Between September 2015 and February 2016, PwC’s “Redefining business success in a changing world” study canvassed the opinions of 438 investment professionals including buy-side and sell-side investment professionals and ratings agencies. The results were benchmarked against the views of 1,400 chief executives polled in PwC’s recent Global CEO Survey.
More than seven in 10 (73%) of investors surveyed believe a company’s purpose centres on creating value for shareholders, compared to 16% of CEOs. 84% of chief executives recognise that they are expected to address wider stakeholder needs. This is also reflected in the views of CEOs (76%) and investment professionals (63%) that future business success will be defined by more than financial profit.
The survey observes that the investment community are significantly more likely than CEOs to consider misaligned performance incentives as a barrier to change. The mismatch between the two camps reflects the strength of feeling in this area: almost half (49%) of investors surveyed in the report flagged this as a major concern compared to only 17% of chief executives.
In the area of remuneration reporting, equity investors are particularly likely to identify misaligned performance incentives as an issue (42%, compared to 28% of fixed income respondents).
This most likely reflects the tension that exists between companies and their shareholders, as well as equity capital providers’ desire to have more say on company strategy since they bear the residual risk, PwC says.
Additionally, nearly three-quarters (72%) of CEOs see availability of key skills as a threat to business growth compared to less than half (48%) of investment professionals.

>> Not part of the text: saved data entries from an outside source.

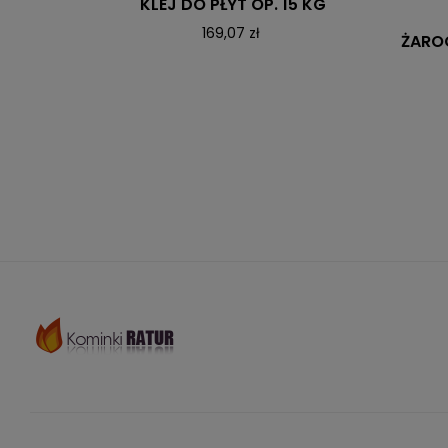
KLEJ DO PŁYT OP. 15 KG
169,07 zł
ŻARO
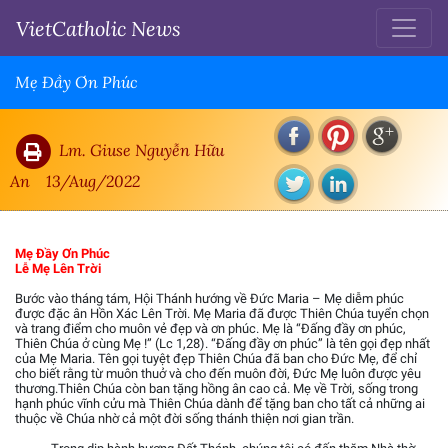
VietCatholic News
Mẹ Đầy Ơn Phúc
Lm. Giuse Nguyễn Hữu
An
13/Aug/2022
Mẹ Đầy Ơn Phúc
Lễ Mẹ Lên Trời
Bước vào tháng tám, Hội Thánh hướng về Đức Maria – Mẹ diễm phúc
được đặc ân Hồn Xác Lên Trời. Mẹ Maria đã được Thiên Chúa tuyển chọn
và trang điểm cho muôn vẻ đẹp và ơn phúc. Mẹ là “Ðấng đầy ơn phúc,
Thiên Chúa ở cùng Mẹ !” (Lc 1,28). “Ðấng đầy ơn phúc” là tên gọi đẹp nhất
của Mẹ Maria. Tên gọi tuyệt đẹp Thiên Chúa đã ban cho Đức Mẹ, để chỉ
cho biết rằng từ muôn thuở và cho đến muôn đời, Đức Mẹ luôn được yêu
thương.Thiên Chúa còn ban tặng hồng ân cao cả. Mẹ về Trời, sống trong
hạnh phúc vĩnh cửu mà Thiên Chúa dành để tặng ban cho tất cả những ai
thuộc về Chúa nhờ cả một đời sống thánh thiện nơi gian trần.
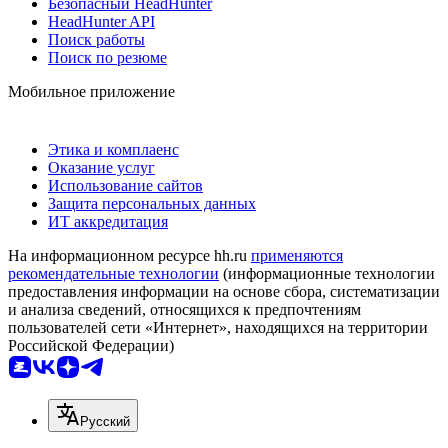
Безопасный HeadHunter
HeadHunter API
Поиск работы
Поиск по резюме
Мобильное приложение
Этика и комплаенс
Оказание услуг
Использование сайтов
Защита персональных данных
ИТ аккредитация
На информационном ресурсе hh.ru
применяются
рекомендательные технологии
(информационные технологии
предоставления информации на основе сбора, систематизации
и анализа сведений, относящихся к предпочтениям
пользователей сети «Интернет», находящихся на территории
Российской Федерации)
Русский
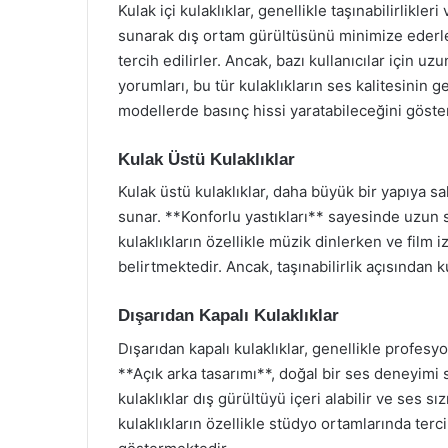
Kulak içi kulaklıklar, genellikle taşınabilirlikler
sunarak dış ortam gürültüsünü minimize ederle
tercih edilirler. Ancak, bazı kullanıcılar için uzu
yorumları, bu tür kulaklıkların ses kalitesinin g
modellerde basınç hissi yaratabileceğini göste
Kulak Üstü Kulaklıklar
Kulak üstü kulaklıklar, daha büyük bir yapıya sa
sunar. **Konforlu yastıkları** sayesinde uzun sür
kulaklıkların özellikle müzik dinlerken ve fil
belirtmektedir. Ancak, taşınabilirlik açısından k
Dışarıdan Kapalı Kulaklıklar
Dışarıdan kapalı kulaklıklar, genellikle profesyo
**Açık arka tasarımı**, doğal bir ses deneyimi 
kulaklıklar dış gürültüyü içeri alabilir ve ses sı
kulaklıkların özellikle stüdyo ortamlarında terc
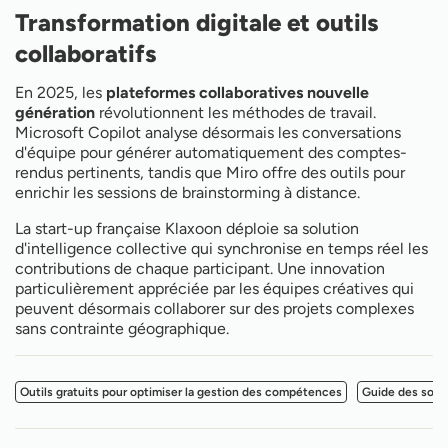
Transformation digitale et outils
collaboratifs
En 2025, les
plateformes collaboratives nouvelle
génération
révolutionnent les méthodes de travail.
Microsoft Copilot analyse désormais les conversations
d'équipe pour générer automatiquement des comptes-
rendus pertinents, tandis que Miro offre des outils pour
enrichir les sessions de brainstorming à distance.
La start-up française Klaxoon déploie sa solution
d'intelligence collective qui synchronise en temps réel les
contributions de chaque participant. Une innovation
particulièrement appréciée par les équipes créatives qui
peuvent désormais collaborer sur des projets complexes
sans contrainte géographique.
Outils gratuits pour optimiser la gestion des compétences
Guide des soft s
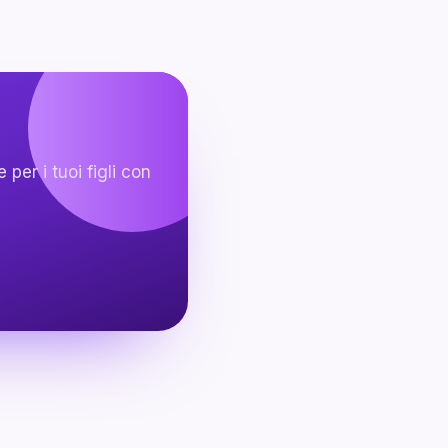
per i tuoi figli con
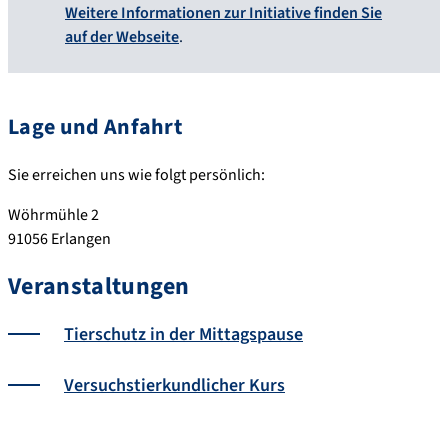
Weitere Informationen zur Initiative finden Sie
auf der Webseite
.
Lage und Anfahrt
Sie erreichen uns wie folgt persönlich:
Wöhrmühle 2
91056 Erlangen
Veranstaltungen
Tierschutz in der Mittagspause
Versuchstierkundlicher Kurs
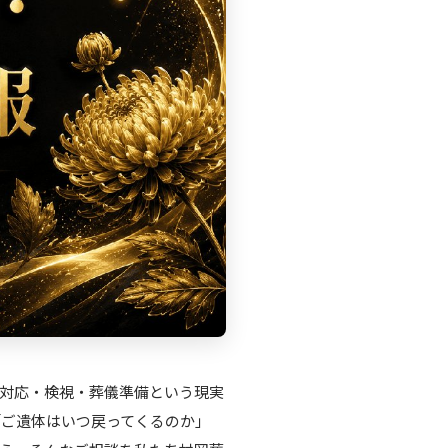
対応・検視・葬儀準備という現実
「ご遺体はいつ戻ってくるのか」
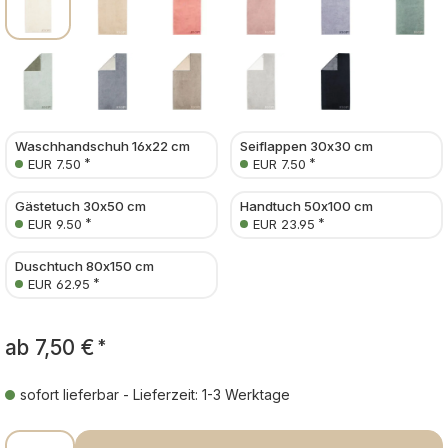
Waschhandschuh 16x22 cm
Seiflappen 30x30 cm
*
*
EUR 7.50
EUR 7.50
Gästetuch 30x50 cm
Handtuch 50x100 cm
*
*
EUR 9.50
EUR 23.95
Duschtuch 80x150 cm
*
EUR 62.95
ab
7,50 €
*
sofort lieferbar - Lieferzeit: 1-3 Werktage
Produkt Anzahl: Gib den gewünschten Wer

The variance between CEO and investment professional opinions could be attributed to three causes, PwC believes:
A reporting gap – companies and investors are finding it difficult to agree what information is needed in order to form accurate opinions;
An understanding gap – investors may sometimes have the same facts as CEOs, but draw different conclusions;
A perception gap – investors may have the facts, but do not place the same importance on them.
However, there are several areas where there is common ground. Investors and CEOs both identify the same key markets – particularly the USA and China – as key for companies’ future growth.
In addition, half (53%) of investment professionals and CEOs believe the purpose of a company is to provide value for customers.
Lastly, the impact that technology can have on investors’ and CEOs’ lives is also reflected in both groups’ relatively high levels of concern about cyber threats to business. Six in 10 investors and CEOs are concerned about cyber threats. This concern is particularly high among buy-side investors (65%).